Reviewer #2 (Recommendations for the authors):

Introduction:

The introduction, while informative, is "scattergun". In other words, it addresses multiple different aspects, e.g. the HBP, UDP-GlcNAc-dependent glycosylation events, previous work leading up to the publications, without getting to the core of what the paper is about. Both GFAT1 and GFAT2 should be discussed, including known differential expression data on the latter. A clear rationale for the screen should be given. The section describing the steps of the HBP (second paragraph) is missing a lot of references, which must be added.

The introduction has been modified by adding further information and references for the HBP enzymes. Moreover, we streamlined the introduction to better focus it on the aim of our screen.

Figure 1 C:

The authors need to show the full western blot for their new AMDHD2 antibody – not just the AMDHD2 band. Otherwise, the reader is unable to assess the amount of non-specific binding by the antibody. Furthermore, the authors should test this antibody in cell lines derived from multiple species (e.g. Rat PC-12, Mouse N2A, Human SH SY5Y) so the reader is aware of the potential for this antibody to react with AMDHD2 homologs from different species. Can the antibody be used for IP or IF? Has this been tested?

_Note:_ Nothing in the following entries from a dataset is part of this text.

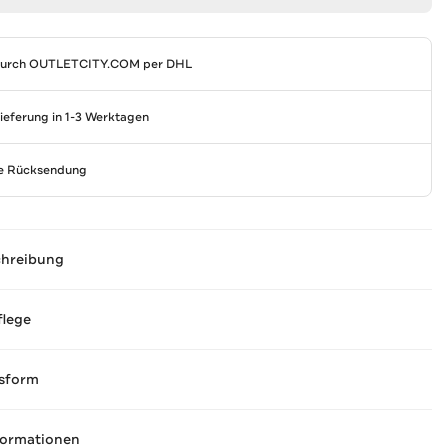
durch
OUTLETCITY.COM
per DHL
Lieferung in 1-3 Werktagen
se Rücksendung
chreibung
flege
sform
formationen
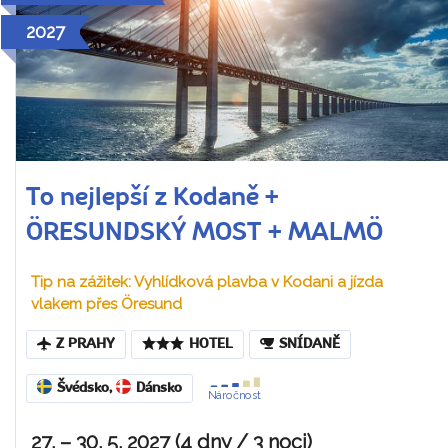
2027
To nejlepší z Kodaně +
ÖRESUNDSKÝ MOST + MALMÖ
Tip na zážitek: Vyhlídková plavba v Kodani a jízda
vlakem přes Öresund
Z PRAHY
HOTEL
SNÍDANĚ
Švédsko
,
Dánsko
Náročnost
27. – 30. 5. 2027 (4 dny / 3 noci)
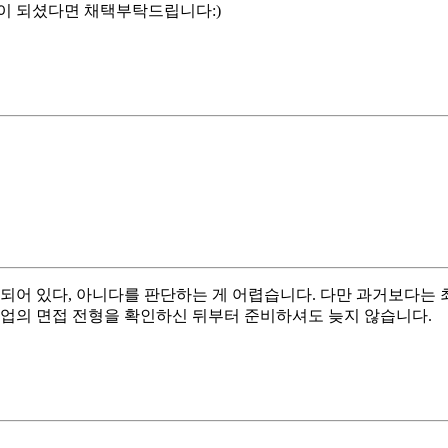
이 되셨다면 채택부탁드립니다:)
되어 있다, 아니다를 판단하는 게 어렵습니다. 다만 과거보다는 
기업의 면접 전형을 확인하신 뒤부터 준비하셔도 늦지 않습니다.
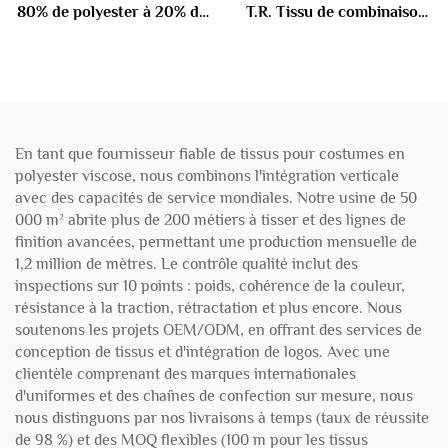
80% de polyester à 20% de
T.R. Tissu de combinaison
coton 100 gm
180gm
En tant que fournisseur fiable de tissus pour costumes en
polyester viscose, nous combinons l'intégration verticale
avec des capacités de service mondiales. Notre usine de 50
000 m² abrite plus de 200 métiers à tisser et des lignes de
finition avancées, permettant une production mensuelle de
1,2 million de mètres. Le contrôle qualité inclut des
inspections sur 10 points : poids, cohérence de la couleur,
résistance à la traction, rétractation et plus encore. Nous
soutenons les projets OEM/ODM, en offrant des services de
conception de tissus et d'intégration de logos. Avec une
clientèle comprenant des marques internationales
d'uniformes et des chaînes de confection sur mesure, nous
nous distinguons par nos livraisons à temps (taux de réussite
de 98 %) et des MOQ flexibles (100 m pour les tissus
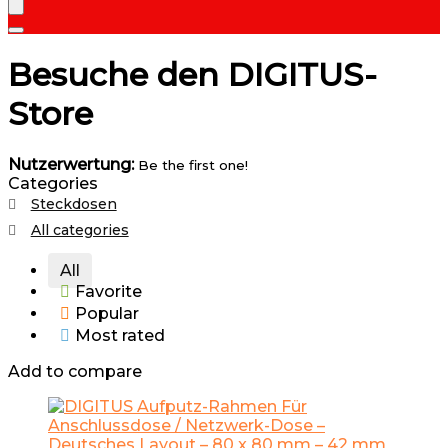
Besuche den DIGITUS-
Store
Nutzerwertung:
Be the first one!
Categories
Steckdosen
All categories
All
Favorite
Popular
Most rated
Add to compare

We are happy to provide additional data on the AMDHD2 antibody. We provide a full Western blot in the source data, which confirms the specificity of the antibody: we detect only one specific band in four distinct murine cell lines (AN3-12 mESC, E14 mESCs, N2a cells, C2C12 cells)(Figure 5-source data 10-11). Moreover, we tested the AMDHD2 antibody in a human cell line (H9 hESCs), and detect an additional band, which is in accordance with a human-specific AMDHD2 isoform of about 63 kDa (https://www.uniprot.org/uniprot/Q9Y303).

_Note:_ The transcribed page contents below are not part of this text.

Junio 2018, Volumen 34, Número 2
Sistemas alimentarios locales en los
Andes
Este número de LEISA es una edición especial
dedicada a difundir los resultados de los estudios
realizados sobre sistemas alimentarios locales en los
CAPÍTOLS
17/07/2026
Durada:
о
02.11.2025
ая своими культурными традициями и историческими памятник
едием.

In addition, we performed a pulldown experiment with the newly generated antibody in WT and AMDHD2 KO mESCs to corroborate its specificity (see Author response image 1). We compared beads coupled to the AMDHD2 antibody (+AB) to beads without coupling to the AB (-AB) to exclude unspecific binding of proteins to the beads. Indeed, we were able to enrich for AMDHD2 protein in the eluate of WT cells but not of AMDHD2 KO cells, which serves as a negative control, confirming the high specificity of the AMDHD2 antibody.

Author response image 1

Figure 1 D:

The authors should include a rescue experiment, where AMDHD2 KO's are transfected with AMDHD2. If the number of live cells is subsequently reduced to control levels, then it is acceptable to conclude that the increase in cell survival is due to the AMDHD2 KO, and not non-specific mutagenesis of another gene by CRISPR-Cas9.

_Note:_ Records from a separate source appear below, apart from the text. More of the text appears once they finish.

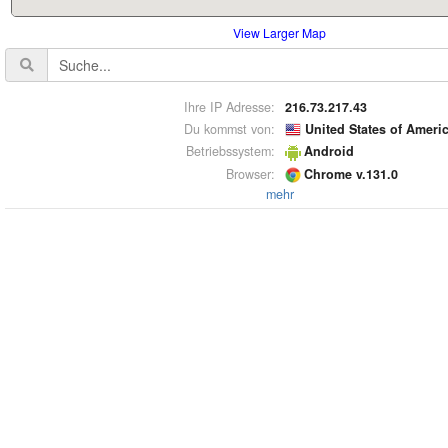
View Larger Map
Ihre IP Adresse:
216.73.217.43
Du kommst von:
United States of Ameri
Betriebssystem:
Android
Browser:
Chrome v.131.0
mehr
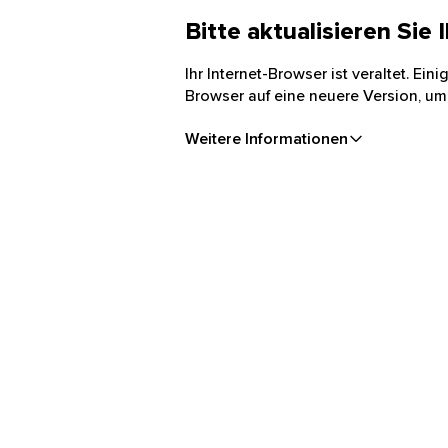
Bitte aktualisieren Sie
Ihr Internet-Browser ist veraltet. Ei
Browser auf eine neuere Version, um
Weitere Informationen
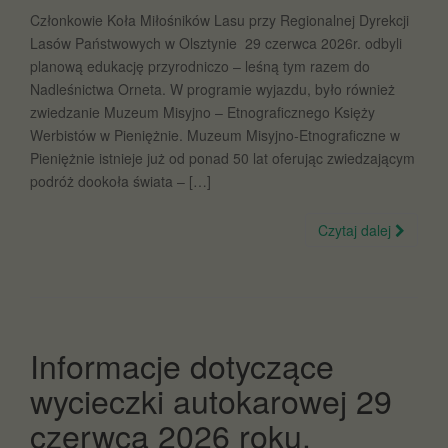
Członkowie Koła Miłośników Lasu przy Regionalnej Dyrekcji
Lasów Państwowych w Olsztynie 29 czerwca 2026r. odbyli
planową edukację przyrodniczo – leśną tym razem do
Nadleśnictwa Orneta. W programie wyjazdu, było również
zwiedzanie Muzeum Misyjno – Etnograficznego Księży
Werbistów w Pieniężnie. Muzeum Misyjno-Etnograficzne w
Pieniężnie istnieje już od ponad 50 lat oferując zwiedzającym
podróż dookoła świata – […]
Czytaj dalej
Informacje dotyczące
wycieczki autokarowej 29
czerwca 2026 roku.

We appreciate the reviewer’s suggestion of performing rescue experiments to confirm the dependence of the observed phenotype on AMDHD2 disruption. In order to address this point, we generated mESC lines stably transfected with FLAG-HA-hAMDHD2 in the WT and in the AMDHD2 KO background. As a control, in parallel we generated cells stably expressing FLAG-HA-hAMDHD2 D294A. In bacteria, this is an inactive mutant3 and we show for the first time that it also abolishes activity in human AMDHD2. Loss of activity was confirmed in Figure 4C. In line with our model, expression of mutant AMDHD2 D294A did not alter cell viability of AMDHD2 disrupted cells. In contrast, overexpression of WT FLAG-HA-hAMDHD2 indeed results in a significant rescue in the AMDHD2 KO line, decreasing cell viability in a TM resistance assay, while no effect was observed in WT cells (Figure 2D). In accordance, we observed a similar pattern when we measured UDP-GlcNAc levels (Figure 2C). The missing full rescue to WT levels despite the high rate of overexpression could be caused by differences of human vs. mouse AMDHD2 (although 90% conservation, see alignment Figure 3—figure supplement 8). Additionally, we cannot exclude that the N-terminal tag might disturb enzyme functionality in vivo.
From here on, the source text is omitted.